** Exercise objective **
Quote all entries exactly, leaving pictures aside.

==== Given data ====

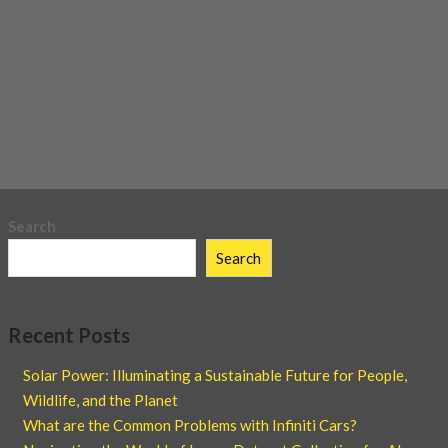
Search
Search
Recent Posts
Solar Power: Illuminating a Sustainable Future for People,
Wildlife, and the Planet
What are the Common Problems with Infiniti Cars?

====

** Solution to the exercise **
Search
Search
Recent Posts
Solar Power: Illuminating a Sustainable Future for People,
Wildlife, and the Planet
What are the Common Problems with Infiniti Cars?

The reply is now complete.